Horizontal Scaling Guide¶
Controller (Django)¶
The Controller is stateless — all state lives in Postgres, Redis, and MinIO.
Scaling strategy¶
- Run multiple Controller instances behind a load balancer
- Session affinity not required (sessions stored in Redis/DB)
- Each instance runs its own gunicorn workers
Configuration¶
# Production: 4 workers per instance, 2-4 instances
gunicorn config.wsgi:application \
--bind 0.0.0.0:8000 \
--workers 4 \
--threads 2 \
--timeout 120 \
--max-requests 1000 \
--max-requests-jitter 50
Bottlenecks¶
- Database connections: Each worker holds a connection. Use PgBouncer for connection pooling at scale.

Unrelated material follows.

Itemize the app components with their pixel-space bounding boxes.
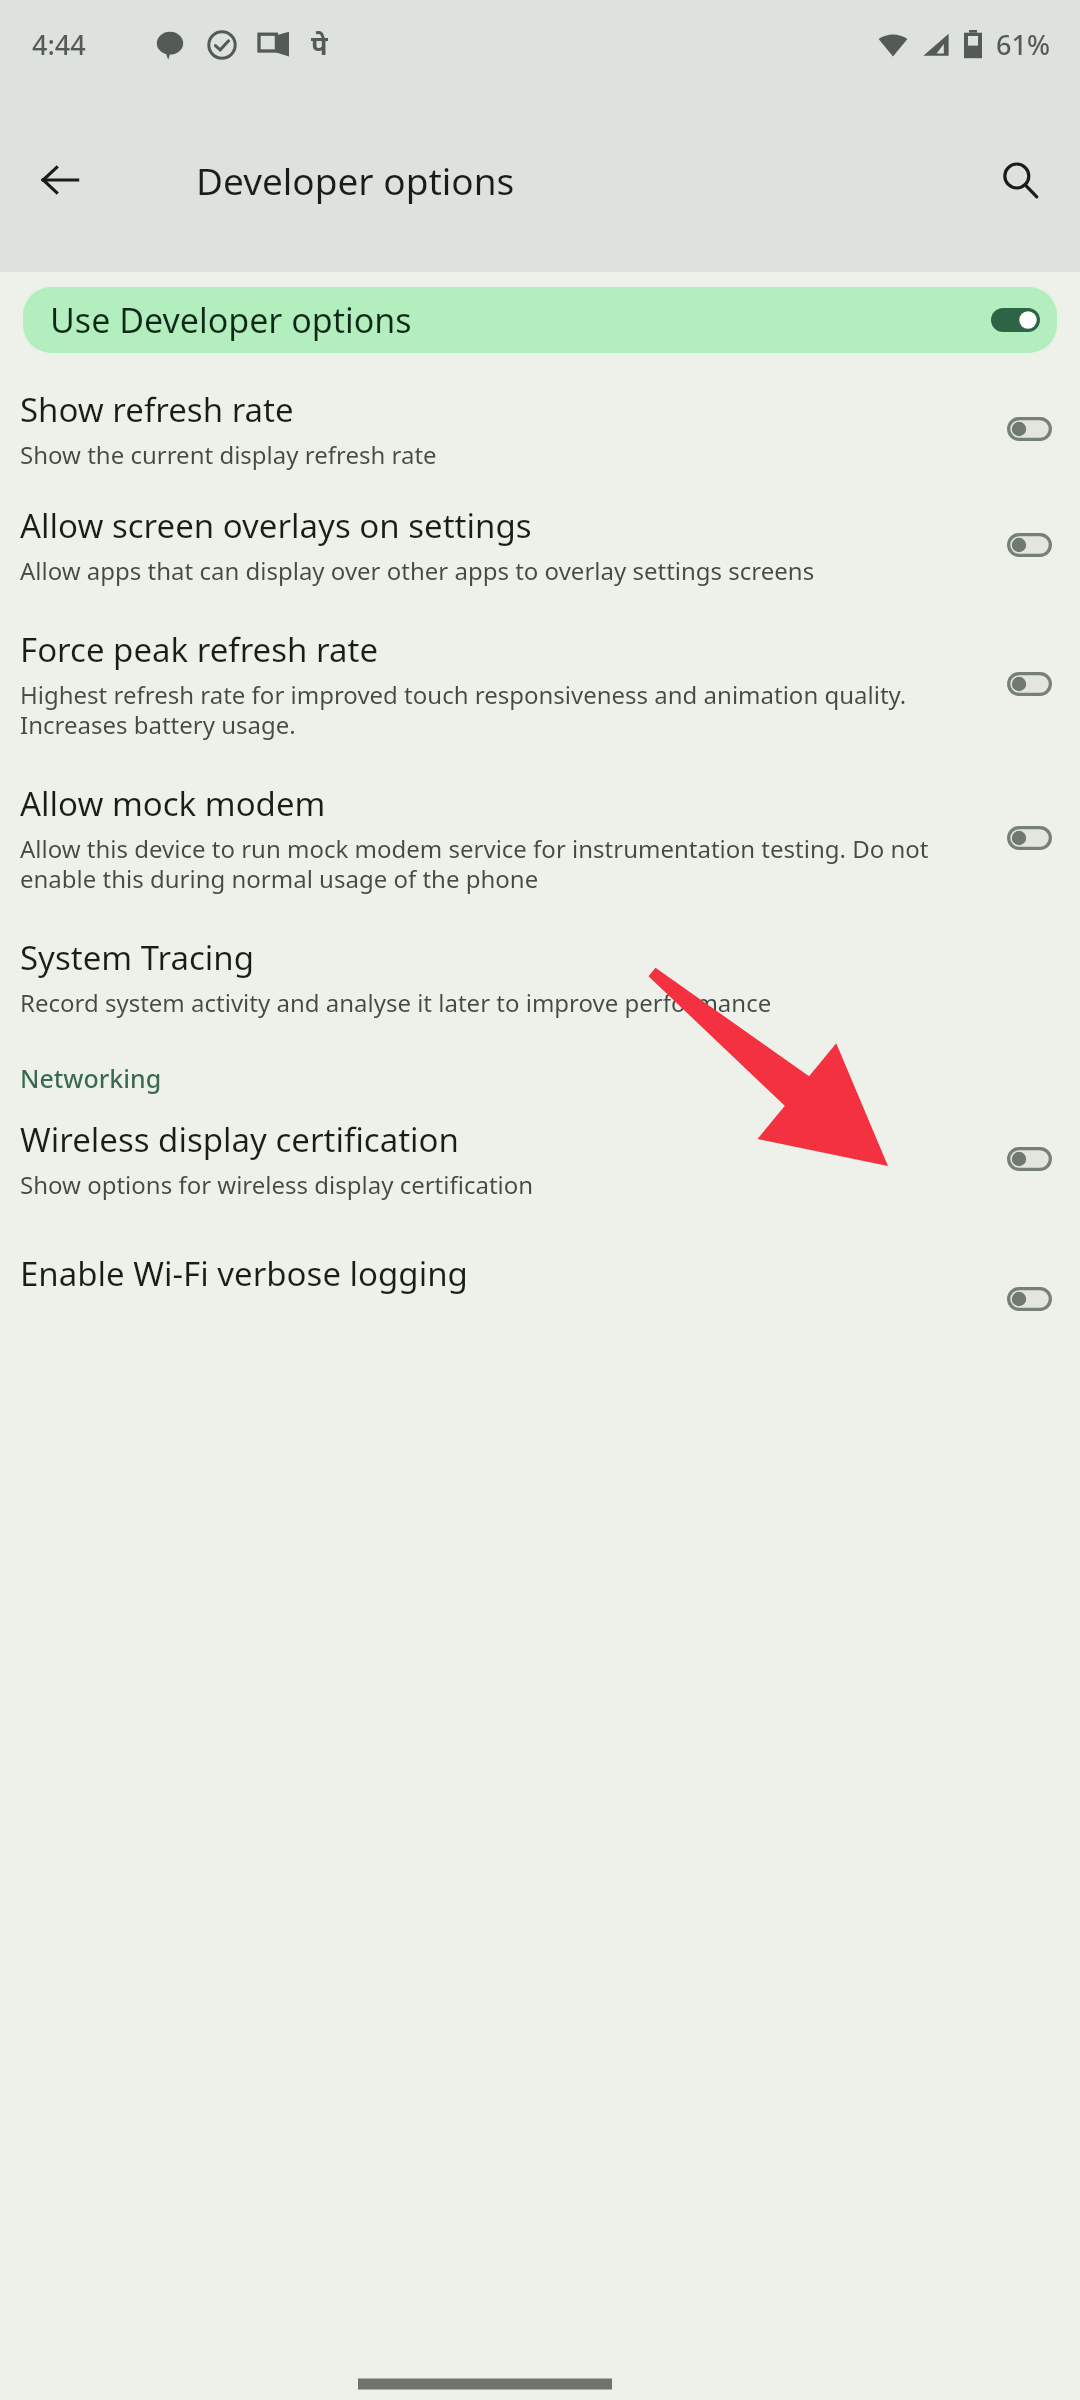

- Brief assembly: CPU-bound (JSON serialization + hashing). Scales linearly with workers.
- Celery workers: Scale independently. Add more workers for brief lifecycle, health checks, failure reports.
Kubernetes¶
apiVersion: apps/v1
kind: Deployment
metadata:
name: controller
spec:
replicas: 3
template:
spec:
containers:
- name: controller
resources:
requests:
cpu: "500m"
memory: "512Mi"
limits:
cpu: "1"
memory: "1Gi"
Dispatcher (Go)¶
The Dispatcher manages container lifecycle — scaling depends on the queue source.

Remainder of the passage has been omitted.